HOYOPINIÓN

La catástrofe social

El DANE en sus diferentes boletines ha confirmado el crecimiento del desempleo, de los despidos, de los negocios quebrados y del miedo, con especial afectación a los jóvenes y mujeres que son los sectores más golpeados. Mientras el desempleo general llega al 20 %, para los jóvenes pasa del 25 %, se perdió uno de cada cinco empleos y para las mujeres la estadística es mayor, una de cada tres, la tercera parte de las mujeres se quedaron en la calle. Es la perversidad de la pandemia, profundiza todas las inequidades.

En el último informe del DANE, sobre la confianza en los hogares colombianos, se evidencia la pérdida de esperanzas, las familias renunciaron a las vacaciones, a comprar ropa, alimentos, electrodomésticos y vehículos. Muchos adultos han regresado a vivir a la casa de sus padres. Preocupa también la grave deserción escolar que se estima en un 10 %. El dato más penoso se refiere a que cerca de un millón y medio de personas que a comienzos de año tomaba tres comidas al día, en septiembre solo pueden hacerlo dos veces, y de 120.000 personas que ahora solo toman una comida al día.

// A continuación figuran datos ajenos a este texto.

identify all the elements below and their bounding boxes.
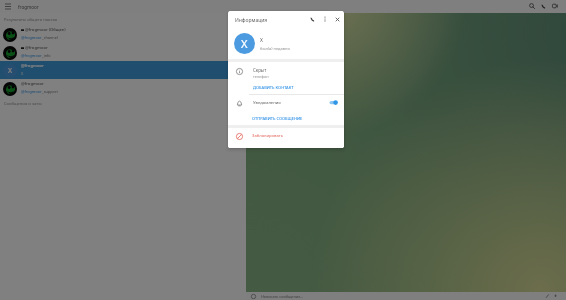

Al parecer la única entidad que ha crecido económicamente, son los bancos, con la ayuda del gobierno y con dineros públicos.

En Colombia existían tres programas de subsidios: Familias en Acción para 2,6 millones de hogares, Colombia Mayor para 1,7 millones de adultos y Jóvenes en Acción para 204.000 estudiantes. En medio de la emergencia aparecieron tres millones de personas más, que no estaban adscritas a esos tres programas. Para estos tres millones, el Gobierno creó el Programa Ingreso Solidario, con un subsidio de $160.000 pesos mensuales, que el gobierno jura que ha entregado, mientras la gente reclama que no le ha llegado ni el primer aporte.

Colombia descubre sus vergüenzas con un 40% de población en la pobreza y un 20% en la miseria, según cifras oficiales, ósea que es la tragedia es mucho mayor.

Y como los males no vienen solos, la pandemia se juntó con el verano y las heladas, lo que ha llevado a visibilizar más el desamparo del campo. Las más de 110.000 familias campesinas nunca dejaron de trabajar, en su aislamiento ancestral siguieron cultivando la tierra, pero la oferta de 2,5 millones de toneladas, se estrelló con la caída de demanda en más del 30%. La pérdida supera los $30.000 millones. Un drama que el gobierno nacional en su infinita sabiduría, soluciona con la importación de papa extranjera. 

Esta crisis debe llevar a todos los sectores sociales a organizarse para proponer y reclamar soluciones de fondo, están bien las ayudas temporales, para sobrevivir, pero ya es hora de trazar una ruta de desarrollo para salir de la pobreza y de los riesgos de muerte que conlleva. A la larga, la limosna perpetúa la miseria.

El rescate y el apoyo debe ser para los pobres, no para los bancos.

Colombia es la gran despensa agrícola de América, todavía exporta más alimentos de los que importa, y puede mejorar si enfrenta los vacíos y las desigualdades. Las recomendaciones para el campo son conocidas, pero no hay gobierno que entienda y que cumpla. Para nuestros gobernantes la tierra es la hacienda para pasar vacaciones, para montar a caballo y hacer asados.

Hay que fortalecer el campo, promoviendo la diversidad de cultivos, apoyando los procesos de valor agregado, con tecnificación, con planes para que se beneficie el productor no los intermediarios, con apoyo financiero adecuado, con infraestructura rural, rechazo a las importaciones, etc.

La tragedia es grande, la pobreza está en crecimiento, los alcaldes no pueden continuar con planes de desarrollo a la antigua, con remodelación de parques y parcheo de calles, en este momento, todos los recursos disponibles deben enfocarse en proyectos productivos para los menos favorecidos, en especial para las mujeres y jóvenes, con mucho cuidado en los escolares, y con toda la atención al sector productivo de los alimentos.

De la inversión social que se haga hoy, dependerá el futuro de los niños, jóvenes y familias, o en poco tiempo veremos crecer el hambre y la delincuencia.